Apesar da assinatura preliminar, uma cerimônia oficial está prevista para acontecer na próxima sexta-feira (19), quando os termos deverão ser formalizados publicamente.
O acordo representa o maior avanço diplomático desde o início da guerra entre Estados Unidos, Israel e Irã, conflito que já deixou milhares de mortos e provocou impactos significativos nos mercados globais de energia.
Um dos principais pontos do entendimento envolve a reabertura gradual do Estreito de Ormuz, considerado uma das rotas marítimas mais estratégicas do mundo para o transporte de petróleo e gás natural.
Segundo uma autoridade americana, o fluxo de embarcações já começou a ser retomado e deverá crescer gradualmente nos próximos dias.
“Vocês verão um aumento significativo no tráfego no Estreito de Ormuz, que já está começando.
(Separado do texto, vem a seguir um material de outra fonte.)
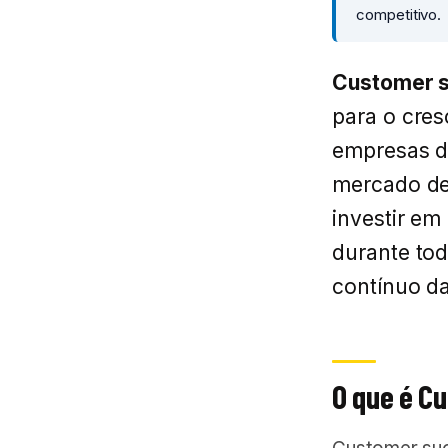
competitivo.
Customer 
para o cres
empresas d
mercado de
investir em
durante tod
contínuo da
O que é C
Não voltaremos à normalidade em duas semanas, mas veremos uma recuperação importante da navegação”, afirmou o representante do governo dos Estados Unidos.
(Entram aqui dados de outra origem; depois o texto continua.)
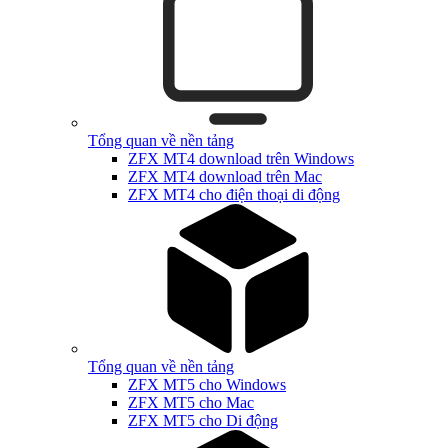
Tổng quan về nền tảng
ZFX MT4 download trên Windows
ZFX MT4 download trên Mac
ZFX MT4 cho điện thoại di động
Tổng quan về nền tảng
ZFX MT5 cho Windows
ZFX MT5 cho Mac
ZFX MT5 cho Di động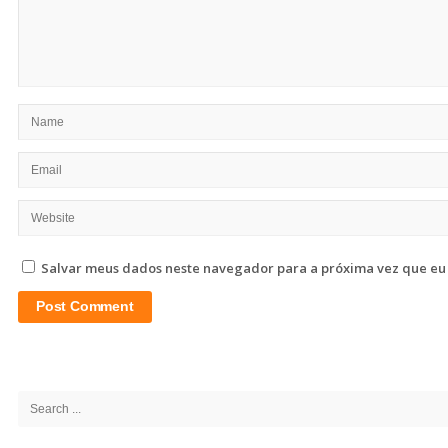
Salvar meus dados neste navegador para a próxima vez que eu
Site
Sidebar
Search
for: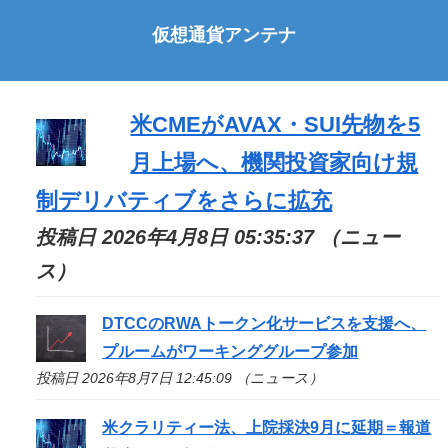
仮想通貨アンテナ
米CMEがAVAX・SUI先物を5
月上場へ、機関投資家向け規
制デリバティブをさらに拡充
投稿日 2026年4月8日 05:35:37 （ニュー
ス）
DTCCのRWAトークン化サービスを支援へ、
プルームがワーキンググループ参加
投稿日 2026年8月7日 12:45:09 （ニュース）
米クラリティー法、上院採決9月に延期＝報道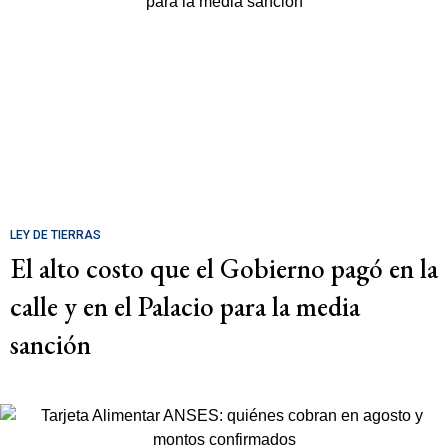
LEY DE TIERRAS
El alto costo que el Gobierno pagó en la
calle y en el Palacio para la media
sanción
Durante encontro com o presidente francês Emmanuel Macron, às margens da cúpula do G7, Trump afirmou que a passagem marítima deverá estar completamente liberada até sexta-feira.
“O Estreito já está parcialmente aberto. Estão removendo minas subaquáticas e os navios já começaram a voltar. Na sexta-feira estará completamente aberto”, declarou.
Apesar do entendimento entre os dois países, ainda existem divergências sobre a cobrança de taxas para embarcações que utilizarem a rota marítima.
Trump afirmou anteriormente que a navegação seria liberada sem qualquer cobrança por parte do Irã.
No entanto, o porta-voz do Ministério das Relações Exteriores iraniano, Esmail Baghaei, apresentou uma versão diferente. Segundo ele, o país não pretende cobrar tarifas aduaneiras, mas deverá instituir taxas relacionadas a serviços de navegação, seguros e proteção ambiental.
“Não estamos buscando aplicar tarifas aduaneiras, mas serão cobradas taxas relacionadas aos serviços prestados na região”, afirmou o representante iraniano.
O anúncio do acordo trouxe alívio imediato aos mercados internacionais.
O preço do barril de petróleo Brent, referência global da commodity, registrou forte queda após a divulgação do entendimento entre Washington e Teerã.
A cotação recuou mais de 4% e atingiu US$ 83,82 por barril, refletindo a expectativa de retomada do fluxo normal de petróleo pelo Estreito de Ormuz.
Antes do conflito, cerca de 20% de todo o petróleo e gás natural liquefeito comercializados no mundo passavam pela região.
A primeira fase prevê a assinatura do memorando de entendimento e a retomada gradual da navegação na região.
Na sequência, o acordo estabelece:
Segundo o ministro das Relações Exteriores do Irã, Abbas Araghchi, questões relacionadas ao programa nuclear iraniano ficarão para uma etapa posterior das negociações.
A expectativa é que a assinatura definitiva do acordo aconteça na próxima sexta-feira (19), durante uma cerimônia prevista para ocorrer na Suíça.
O entendimento foi inicialmente anunciado por Donald Trump e posteriormente confirmado por autoridades iranianas, que classificaram o acordo como resultado tanto da diplomacia quanto dos avanços militares obtidos durante o conflito.
Caso seja implementado integralmente, o pacto poderá representar o fim da maior crise militar envolvendo Estados Unidos e Irã nos últimos anos e marcar a retomada da estabilidade em uma das regiões mais estratégicas para a economia mundial.